──────── DATA EXTRACTS

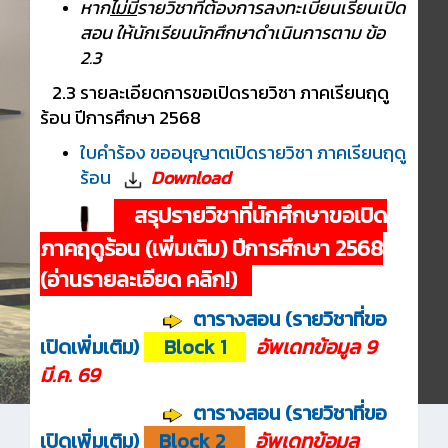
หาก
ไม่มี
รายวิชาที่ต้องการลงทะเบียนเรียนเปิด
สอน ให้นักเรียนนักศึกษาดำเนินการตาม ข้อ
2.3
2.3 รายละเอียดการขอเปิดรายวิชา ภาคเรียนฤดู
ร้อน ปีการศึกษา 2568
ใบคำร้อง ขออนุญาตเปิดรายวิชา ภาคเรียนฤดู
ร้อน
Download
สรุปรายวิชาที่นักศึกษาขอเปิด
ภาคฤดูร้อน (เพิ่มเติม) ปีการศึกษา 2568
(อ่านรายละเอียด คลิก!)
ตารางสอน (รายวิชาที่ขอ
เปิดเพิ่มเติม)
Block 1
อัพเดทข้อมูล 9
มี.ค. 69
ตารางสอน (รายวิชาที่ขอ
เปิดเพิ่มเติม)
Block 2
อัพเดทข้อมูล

────────────────
──────── DATA EXTRACTS

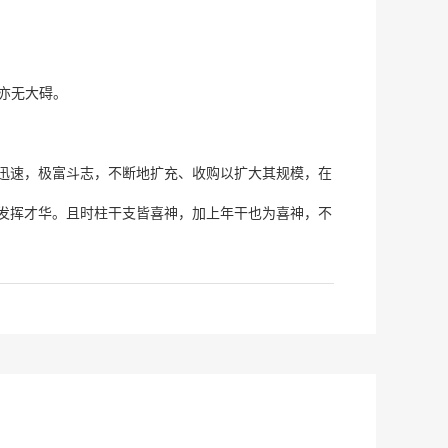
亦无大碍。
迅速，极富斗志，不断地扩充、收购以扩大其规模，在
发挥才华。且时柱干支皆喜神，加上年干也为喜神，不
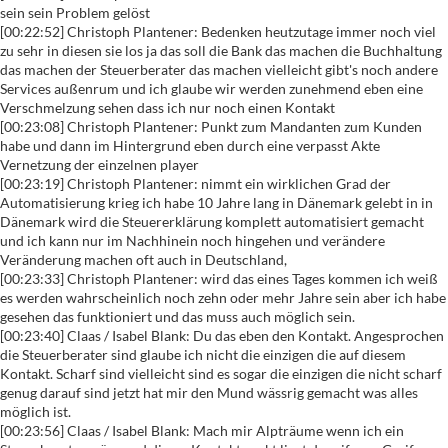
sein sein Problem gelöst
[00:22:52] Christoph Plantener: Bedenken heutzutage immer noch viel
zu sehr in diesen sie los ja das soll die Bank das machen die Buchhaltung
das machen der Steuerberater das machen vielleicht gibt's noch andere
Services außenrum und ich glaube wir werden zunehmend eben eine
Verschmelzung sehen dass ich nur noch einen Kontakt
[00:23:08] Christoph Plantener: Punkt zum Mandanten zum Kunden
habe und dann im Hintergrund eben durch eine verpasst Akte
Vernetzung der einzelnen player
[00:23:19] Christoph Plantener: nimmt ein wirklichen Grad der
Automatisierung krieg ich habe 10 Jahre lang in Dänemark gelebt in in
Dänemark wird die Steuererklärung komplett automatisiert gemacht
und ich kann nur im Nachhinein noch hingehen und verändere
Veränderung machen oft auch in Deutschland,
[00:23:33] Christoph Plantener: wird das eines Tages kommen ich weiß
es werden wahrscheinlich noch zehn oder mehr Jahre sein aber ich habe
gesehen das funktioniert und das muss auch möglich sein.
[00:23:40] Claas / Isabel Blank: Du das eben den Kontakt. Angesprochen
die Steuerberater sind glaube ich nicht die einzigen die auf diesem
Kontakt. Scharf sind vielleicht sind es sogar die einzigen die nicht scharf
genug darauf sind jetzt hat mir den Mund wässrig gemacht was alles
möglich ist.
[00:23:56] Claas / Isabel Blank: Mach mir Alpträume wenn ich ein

────────────────
──────── DATA EXTRACTS

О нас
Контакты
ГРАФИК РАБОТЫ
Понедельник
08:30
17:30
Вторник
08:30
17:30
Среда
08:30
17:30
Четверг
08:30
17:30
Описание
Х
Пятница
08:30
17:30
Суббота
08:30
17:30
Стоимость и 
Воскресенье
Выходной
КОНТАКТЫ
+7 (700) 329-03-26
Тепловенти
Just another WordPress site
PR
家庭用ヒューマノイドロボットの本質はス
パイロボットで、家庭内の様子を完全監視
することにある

────────────────

WHAT IS BEING ASKED: Select from the material above each line in which the string "Steuerberater" appears, and list those lines.

WRITTEN ANSWER:
das machen der Steuerberater das machen vielleicht gibt's noch andere
die Steuerberater sind glaube ich nicht die einzigen die auf diesem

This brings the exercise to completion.